Hanno immaginato nuove visioni e prefigurato scenari futuri, alcuni forse desiderabili, altri certamente disturbanti, partendo dall’esplorazione di alcune particolari collezioni storiche del Museo della Figurina nelle quali, oltre un secolo fa, il mondo veniva proposto sottosopra, ribaltato, con frutta, verdura, animali e oggetti personificati che diventavano protagonisti della commedia umana. Per undici allievi della Scuola di Nuove Tecnologie dell’Arte dell’Accademia di Brera, guidati dall’artista e docente Matteo Cremonesi, la sfida si è sviluppata nelle scorse settimane: accompagnati dagli operatori di Fondazione Ago, si sono immersi nell’archivio del Museo, che quest’anno compie 20 anni, e da venerdì 18 settembre, in occasione del Festivalfilosofia dedicato al Caos, le loro opere saranno in mostra a Palazzo Santa Margherita in corso Canalgrande 103 a Modena. Il titolo è “Come frammenti nell’assurdo. Sguardi contemporanei sul Museo della Figurina, tra caos e nuovi mondi”, con un allestimento che propone video, installazioni, opere digitali accanto a una selezione delle figurine storiche alle quali sono ispirate.
L’immagine scelta per promuovere la mostra è tratta da “La Melagrana”, un video creato da Jiale (Edo) Wu con le dinamiche di un videogioco dove un mondo digitale è sospeso in uno stato di euforia. L’iconografia riprende quella delle figurine dei “Frutti animati” realizzate da M. Hallé nel 1907 per i grandi magazzini Au Bon Marché di Parigi. Viene rappresentato, insomma, una sorta di caos infinito, un presente simbolico immerso in immagini stimolanti, social media e crisi continue dove le persone sono costantemente incoraggiate a mostrarsi, a esasperare le proprie emozioni e a partecipare alla frenesia collettiva. Quasi una fotografia della contemporaneità rappresentata enfatizzandone alcune delle sue caratteristiche, come un po’ avviene anche nelle altre opere della mostra.

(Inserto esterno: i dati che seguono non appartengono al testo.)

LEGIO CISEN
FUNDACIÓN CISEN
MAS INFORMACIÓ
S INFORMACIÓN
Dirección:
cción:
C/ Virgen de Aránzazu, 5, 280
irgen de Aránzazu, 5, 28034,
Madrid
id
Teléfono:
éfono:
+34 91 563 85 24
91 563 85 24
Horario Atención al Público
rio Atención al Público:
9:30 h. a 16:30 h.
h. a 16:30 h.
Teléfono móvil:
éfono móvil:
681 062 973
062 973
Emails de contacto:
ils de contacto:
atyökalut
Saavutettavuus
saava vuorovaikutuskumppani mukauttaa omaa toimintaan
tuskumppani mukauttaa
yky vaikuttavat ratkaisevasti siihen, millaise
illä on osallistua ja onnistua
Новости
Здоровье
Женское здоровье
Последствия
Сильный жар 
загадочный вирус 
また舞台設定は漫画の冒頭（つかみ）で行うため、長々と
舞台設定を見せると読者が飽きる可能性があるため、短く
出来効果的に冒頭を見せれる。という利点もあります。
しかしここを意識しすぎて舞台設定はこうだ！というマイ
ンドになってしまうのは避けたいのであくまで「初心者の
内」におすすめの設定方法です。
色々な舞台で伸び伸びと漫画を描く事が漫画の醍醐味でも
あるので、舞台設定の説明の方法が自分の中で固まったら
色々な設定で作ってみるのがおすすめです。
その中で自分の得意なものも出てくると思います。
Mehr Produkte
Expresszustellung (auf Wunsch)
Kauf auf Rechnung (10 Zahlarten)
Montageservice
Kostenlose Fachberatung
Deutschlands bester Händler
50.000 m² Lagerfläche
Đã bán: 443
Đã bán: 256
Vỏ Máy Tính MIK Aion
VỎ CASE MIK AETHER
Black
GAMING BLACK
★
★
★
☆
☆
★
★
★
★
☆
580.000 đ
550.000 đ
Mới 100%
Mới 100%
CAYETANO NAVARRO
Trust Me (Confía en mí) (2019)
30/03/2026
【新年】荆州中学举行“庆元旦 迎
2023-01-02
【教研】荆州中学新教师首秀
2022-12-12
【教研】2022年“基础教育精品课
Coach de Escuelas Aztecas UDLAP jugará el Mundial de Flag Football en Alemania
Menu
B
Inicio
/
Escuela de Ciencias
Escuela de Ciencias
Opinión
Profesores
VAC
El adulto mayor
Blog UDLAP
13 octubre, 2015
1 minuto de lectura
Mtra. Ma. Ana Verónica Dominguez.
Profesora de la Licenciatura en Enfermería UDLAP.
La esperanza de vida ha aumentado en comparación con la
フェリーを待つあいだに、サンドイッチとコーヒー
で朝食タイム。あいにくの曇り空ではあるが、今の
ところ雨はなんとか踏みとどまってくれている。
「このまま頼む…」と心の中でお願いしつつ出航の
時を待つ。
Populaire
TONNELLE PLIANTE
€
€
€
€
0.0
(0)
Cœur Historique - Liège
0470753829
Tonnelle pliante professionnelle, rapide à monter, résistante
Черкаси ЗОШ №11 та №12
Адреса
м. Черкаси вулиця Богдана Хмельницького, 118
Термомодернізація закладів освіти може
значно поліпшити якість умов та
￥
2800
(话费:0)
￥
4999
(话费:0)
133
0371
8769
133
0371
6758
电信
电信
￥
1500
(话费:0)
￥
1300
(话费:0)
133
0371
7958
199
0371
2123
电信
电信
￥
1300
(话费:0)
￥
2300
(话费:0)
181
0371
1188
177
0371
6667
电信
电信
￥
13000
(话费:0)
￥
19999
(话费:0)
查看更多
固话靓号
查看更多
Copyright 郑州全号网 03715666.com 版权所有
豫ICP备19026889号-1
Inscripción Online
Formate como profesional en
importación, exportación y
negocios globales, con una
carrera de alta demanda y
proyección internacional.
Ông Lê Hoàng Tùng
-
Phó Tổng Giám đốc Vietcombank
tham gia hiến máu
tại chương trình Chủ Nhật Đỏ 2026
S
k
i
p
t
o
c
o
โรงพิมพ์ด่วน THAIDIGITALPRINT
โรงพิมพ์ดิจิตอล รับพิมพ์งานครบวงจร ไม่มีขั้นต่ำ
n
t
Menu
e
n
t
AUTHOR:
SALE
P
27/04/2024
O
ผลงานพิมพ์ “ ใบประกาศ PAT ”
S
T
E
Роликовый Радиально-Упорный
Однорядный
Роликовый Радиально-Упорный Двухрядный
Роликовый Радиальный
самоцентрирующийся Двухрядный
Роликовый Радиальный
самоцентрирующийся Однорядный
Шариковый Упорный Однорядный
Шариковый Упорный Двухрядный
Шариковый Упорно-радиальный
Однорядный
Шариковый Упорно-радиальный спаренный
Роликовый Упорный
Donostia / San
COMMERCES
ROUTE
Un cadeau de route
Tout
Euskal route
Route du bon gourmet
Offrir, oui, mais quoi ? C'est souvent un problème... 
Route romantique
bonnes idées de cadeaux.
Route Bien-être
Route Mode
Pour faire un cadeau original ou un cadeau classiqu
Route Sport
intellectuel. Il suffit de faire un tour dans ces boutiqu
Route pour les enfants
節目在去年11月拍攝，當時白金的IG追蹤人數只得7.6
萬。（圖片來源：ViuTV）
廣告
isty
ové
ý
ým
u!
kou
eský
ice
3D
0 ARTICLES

“Il sistema socio-economico e culturale che si è affermato nell’ultimo secolo – spiegano gli organizzatori – è stato talmente pervasivo da rendere estremamente complesso, se non impossibile, immaginare un’alternativa. Abbiamo così la sensazione di trovarci in un mondo e in un sistema sull’orlo del collasso, incapaci di vedere e di concepire cosa ci aspetti oltre il baratro. Così l’atto di sforzarci a immaginare e produrre nuove visioni diventa sovversivo, permettendo di immaginare potenziali nuovi ordini o ulteriori disordini”.
Fondazione Ago, da sempre partner in progetti che si occupano di alta formazione in campo artistico, ha l’obiettivo di valorizzare le collezioni del Museo della Figurina e di farle conoscere anche attraverso lo sguardo contemporaneo dei giovani allievi dell’Accademia di Brera.
Durante il Festivalfilosofia l’esposizione è visitabile a ingresso libero dalle 9 alle 23, venerdì 18 e sabato 19 settembre, dalle 9 alle 21 domenica 20 settembre. Dalla settimana successiva e fino al 18 ottobre la mostra è aperta, sempre a ingresso libero, dal mercoledì al venerdì dalle 11 alle 13 e dalle 16 alle 19, al sabato e alla domenica dalle 11 alle 19. Informazioni: www.agomodena.it.
Gli undici allievi dell’Accademia di Brera sono: Emilia Ballarin, Massimo Barbero, Martina Borgese, Sara Caushaj, Agnese Cuomo, Giuseppe Romano Luzzi, Caterina Manzocchi, Mariana Oliboni, Miriam Pilia, Ginevra Sacchi, Jiale Wu.